WORK TO BE COMPLETED = The listing below holds a line with "ne peut que se traîner de crise en crise." and a later line with "essentiel dans la". Write out those two lines and every line between them, exactly, and nothing else.

[[ DATA, beginning ]]

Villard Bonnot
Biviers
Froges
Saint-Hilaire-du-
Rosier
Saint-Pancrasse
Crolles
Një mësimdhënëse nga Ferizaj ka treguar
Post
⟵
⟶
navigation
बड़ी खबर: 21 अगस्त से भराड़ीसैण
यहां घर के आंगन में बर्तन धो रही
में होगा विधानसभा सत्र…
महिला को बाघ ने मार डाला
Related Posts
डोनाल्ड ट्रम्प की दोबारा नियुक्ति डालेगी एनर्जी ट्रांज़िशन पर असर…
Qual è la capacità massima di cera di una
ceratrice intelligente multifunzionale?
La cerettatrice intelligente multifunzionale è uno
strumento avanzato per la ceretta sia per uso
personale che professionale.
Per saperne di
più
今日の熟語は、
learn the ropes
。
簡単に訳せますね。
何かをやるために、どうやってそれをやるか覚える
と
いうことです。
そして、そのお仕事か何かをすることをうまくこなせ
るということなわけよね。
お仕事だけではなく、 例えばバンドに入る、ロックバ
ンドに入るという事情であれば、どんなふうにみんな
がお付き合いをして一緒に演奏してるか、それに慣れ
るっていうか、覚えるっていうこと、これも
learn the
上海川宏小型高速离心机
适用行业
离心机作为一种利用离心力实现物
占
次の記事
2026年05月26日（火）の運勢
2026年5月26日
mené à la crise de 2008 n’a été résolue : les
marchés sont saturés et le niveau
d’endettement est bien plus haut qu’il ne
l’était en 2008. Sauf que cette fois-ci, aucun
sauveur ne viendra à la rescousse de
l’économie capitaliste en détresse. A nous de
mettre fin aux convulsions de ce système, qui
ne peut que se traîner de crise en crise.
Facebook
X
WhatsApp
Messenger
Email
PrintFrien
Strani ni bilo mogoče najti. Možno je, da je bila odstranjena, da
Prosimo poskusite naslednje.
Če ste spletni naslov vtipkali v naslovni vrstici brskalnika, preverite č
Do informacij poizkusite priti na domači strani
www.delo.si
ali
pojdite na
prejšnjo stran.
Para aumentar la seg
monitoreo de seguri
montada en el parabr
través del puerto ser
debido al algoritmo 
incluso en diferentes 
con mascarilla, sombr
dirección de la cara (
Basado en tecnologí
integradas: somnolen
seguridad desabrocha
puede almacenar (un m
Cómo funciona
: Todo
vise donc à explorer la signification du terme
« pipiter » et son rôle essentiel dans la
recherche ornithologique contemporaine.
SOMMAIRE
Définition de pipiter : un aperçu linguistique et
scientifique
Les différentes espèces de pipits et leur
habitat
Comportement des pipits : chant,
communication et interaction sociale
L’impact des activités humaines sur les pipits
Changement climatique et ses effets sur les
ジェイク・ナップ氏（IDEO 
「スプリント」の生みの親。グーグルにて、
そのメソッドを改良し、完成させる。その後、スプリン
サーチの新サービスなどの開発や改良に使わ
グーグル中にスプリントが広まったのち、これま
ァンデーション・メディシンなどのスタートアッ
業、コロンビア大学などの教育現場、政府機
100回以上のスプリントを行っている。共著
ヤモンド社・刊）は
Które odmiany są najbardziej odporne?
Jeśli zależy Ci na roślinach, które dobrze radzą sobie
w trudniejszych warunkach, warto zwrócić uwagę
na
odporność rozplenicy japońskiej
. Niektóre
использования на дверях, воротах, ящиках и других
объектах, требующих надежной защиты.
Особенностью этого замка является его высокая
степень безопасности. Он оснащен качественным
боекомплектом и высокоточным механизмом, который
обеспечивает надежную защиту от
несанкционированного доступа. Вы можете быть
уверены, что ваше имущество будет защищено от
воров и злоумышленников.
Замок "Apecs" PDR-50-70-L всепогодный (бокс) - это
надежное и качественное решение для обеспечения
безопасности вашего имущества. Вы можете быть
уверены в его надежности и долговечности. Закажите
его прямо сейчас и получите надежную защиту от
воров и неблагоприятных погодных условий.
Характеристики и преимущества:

[[ DATA, end ]]

TASK ANSWER =
ne peut que se traîner de crise en crise.
Facebook
X
WhatsApp
Messenger
Email
PrintFrien
Strani ni bilo mogoče najti. Možno je, da je bila odstranjena, da
Prosimo poskusite naslednje.
Če ste spletni naslov vtipkali v naslovni vrstici brskalnika, preverite č
Do informacij poizkusite priti na domači strani
www.delo.si
ali
pojdite na
prejšnjo stran.
Para aumentar la seg
monitoreo de seguri
montada en el parabr
través del puerto ser
debido al algoritmo 
incluso en diferentes 
con mascarilla, sombr
dirección de la cara (
Basado en tecnologí
integradas: somnolen
seguridad desabrocha
puede almacenar (un m
Cómo funciona
: Todo
vise donc à explorer la signification du terme
« pipiter » et son rôle essentiel dans la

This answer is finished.